# WORK TO BE COMPLETED
With the line containing "Bebola Daging dan" as the start and the line containing "Siti Hawa Cipta" as the end, transcribe that span of the entries below exactly, including both.

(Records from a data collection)
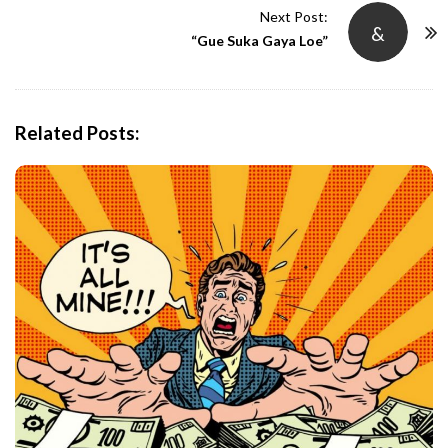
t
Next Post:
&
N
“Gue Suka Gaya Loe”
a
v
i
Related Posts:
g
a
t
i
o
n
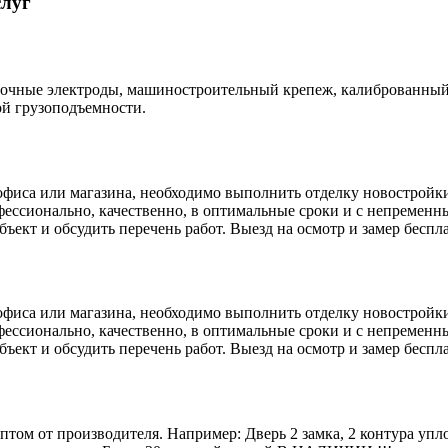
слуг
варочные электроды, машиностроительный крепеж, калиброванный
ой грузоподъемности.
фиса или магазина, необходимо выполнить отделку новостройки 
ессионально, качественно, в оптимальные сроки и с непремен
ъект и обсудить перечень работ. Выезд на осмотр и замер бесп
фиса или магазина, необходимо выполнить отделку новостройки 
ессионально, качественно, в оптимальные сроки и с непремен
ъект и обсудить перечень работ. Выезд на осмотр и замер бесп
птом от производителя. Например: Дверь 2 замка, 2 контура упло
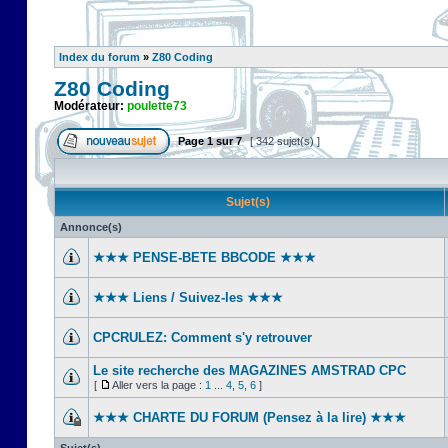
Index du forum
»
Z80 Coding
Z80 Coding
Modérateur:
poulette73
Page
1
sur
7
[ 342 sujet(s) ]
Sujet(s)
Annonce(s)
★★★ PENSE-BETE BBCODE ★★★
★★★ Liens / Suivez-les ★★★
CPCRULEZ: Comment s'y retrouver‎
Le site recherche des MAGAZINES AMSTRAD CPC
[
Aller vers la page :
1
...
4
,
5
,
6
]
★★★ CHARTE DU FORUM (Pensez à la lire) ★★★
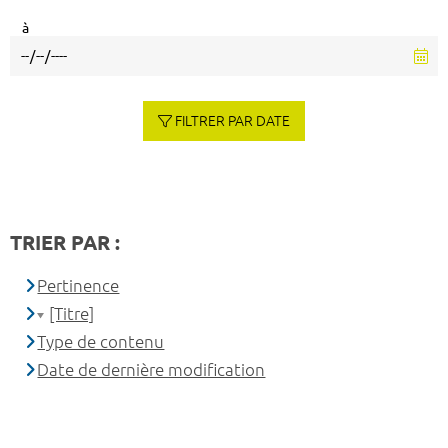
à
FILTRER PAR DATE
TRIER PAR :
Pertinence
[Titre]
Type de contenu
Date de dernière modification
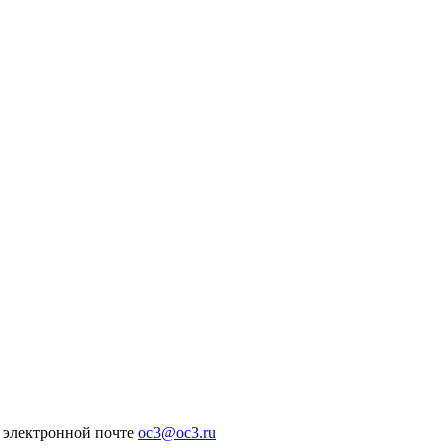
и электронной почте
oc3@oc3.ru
---
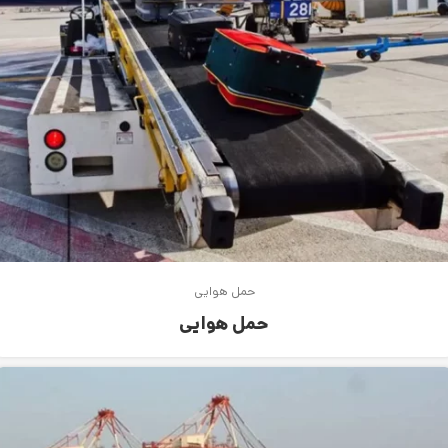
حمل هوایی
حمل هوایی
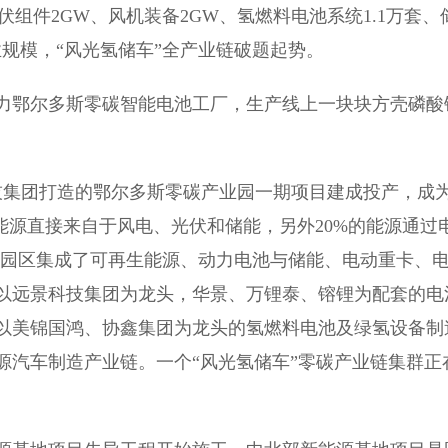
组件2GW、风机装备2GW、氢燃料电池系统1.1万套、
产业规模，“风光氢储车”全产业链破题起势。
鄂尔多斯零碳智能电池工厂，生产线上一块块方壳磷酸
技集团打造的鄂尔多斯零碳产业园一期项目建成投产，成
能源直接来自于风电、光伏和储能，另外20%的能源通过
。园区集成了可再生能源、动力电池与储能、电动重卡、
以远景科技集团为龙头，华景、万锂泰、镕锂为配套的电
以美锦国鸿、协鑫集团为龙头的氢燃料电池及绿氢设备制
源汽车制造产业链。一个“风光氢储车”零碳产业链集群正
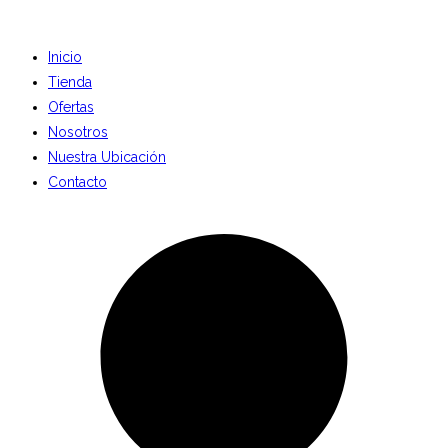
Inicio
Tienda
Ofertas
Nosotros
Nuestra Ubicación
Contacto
---
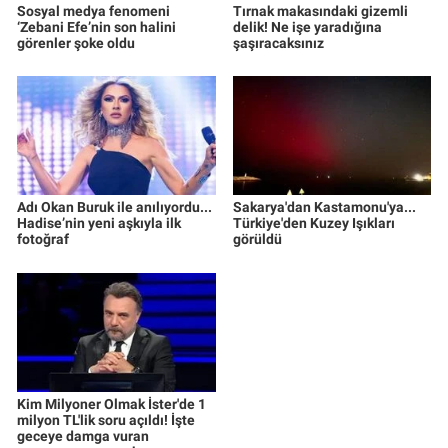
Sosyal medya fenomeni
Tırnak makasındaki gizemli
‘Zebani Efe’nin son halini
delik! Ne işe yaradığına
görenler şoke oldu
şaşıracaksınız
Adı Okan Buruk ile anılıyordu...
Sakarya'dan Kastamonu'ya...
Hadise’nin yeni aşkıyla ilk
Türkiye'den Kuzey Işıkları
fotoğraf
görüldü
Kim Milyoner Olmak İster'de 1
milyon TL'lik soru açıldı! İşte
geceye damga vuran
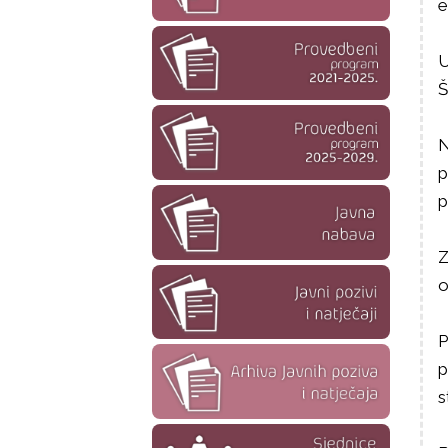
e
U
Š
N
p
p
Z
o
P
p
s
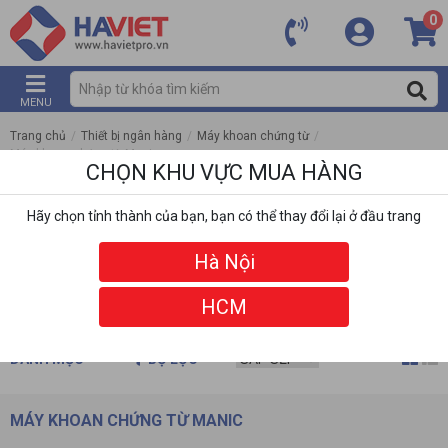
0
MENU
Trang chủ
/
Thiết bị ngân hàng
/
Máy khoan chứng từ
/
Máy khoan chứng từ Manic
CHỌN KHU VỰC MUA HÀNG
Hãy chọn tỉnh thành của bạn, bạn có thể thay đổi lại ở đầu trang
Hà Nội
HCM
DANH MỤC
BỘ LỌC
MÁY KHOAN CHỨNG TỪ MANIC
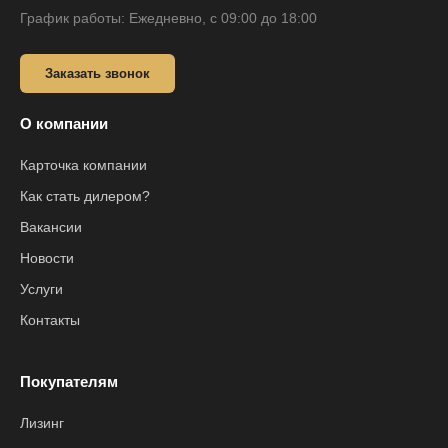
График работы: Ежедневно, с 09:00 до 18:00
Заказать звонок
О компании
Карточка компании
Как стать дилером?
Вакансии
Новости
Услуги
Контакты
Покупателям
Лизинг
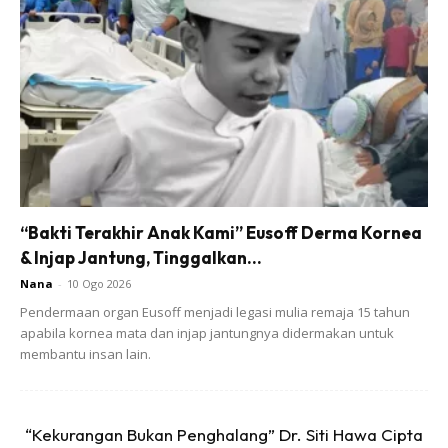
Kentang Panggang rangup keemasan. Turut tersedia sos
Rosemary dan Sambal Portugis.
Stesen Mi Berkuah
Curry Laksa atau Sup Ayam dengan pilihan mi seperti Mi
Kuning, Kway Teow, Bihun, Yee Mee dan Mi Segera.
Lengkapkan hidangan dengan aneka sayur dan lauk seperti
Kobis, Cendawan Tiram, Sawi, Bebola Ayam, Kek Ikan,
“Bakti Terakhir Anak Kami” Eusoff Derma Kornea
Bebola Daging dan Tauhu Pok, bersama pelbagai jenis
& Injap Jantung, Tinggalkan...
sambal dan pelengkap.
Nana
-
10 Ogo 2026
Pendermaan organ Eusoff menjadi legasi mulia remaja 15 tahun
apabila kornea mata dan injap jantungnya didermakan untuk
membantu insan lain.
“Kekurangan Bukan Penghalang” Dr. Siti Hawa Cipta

# RESULT
Bebola Daging dan Tauhu Pok, bersama pelbagai jenis
& Injap Jantung, Tinggalkan...
sambal dan pelengkap.
Nana
-
10 Ogo 2026
Pendermaan organ Eusoff menjadi legasi mulia remaja 15 tahun
apabila kornea mata dan injap jantungnya didermakan untuk
membantu insan lain.
“Kekurangan Bukan Penghalang” Dr. Siti Hawa Cipta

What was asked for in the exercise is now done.